* **Your task**: A word-for-word copy of the data is what's wanted; pictures stay out of it.

* **Collected material**:
====================

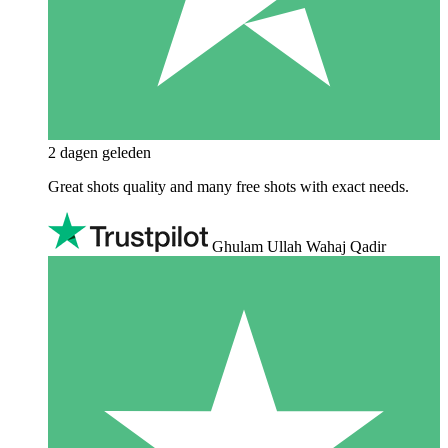
2 dagen geleden
Great shots quality and many free shots with exact needs.
Ghulam Ullah Wahaj Qadir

====================

* **Exercise answer**:
2 dagen geleden
Great shots quality and many free shots with exact needs.
Ghulam Ullah Wahaj Qadir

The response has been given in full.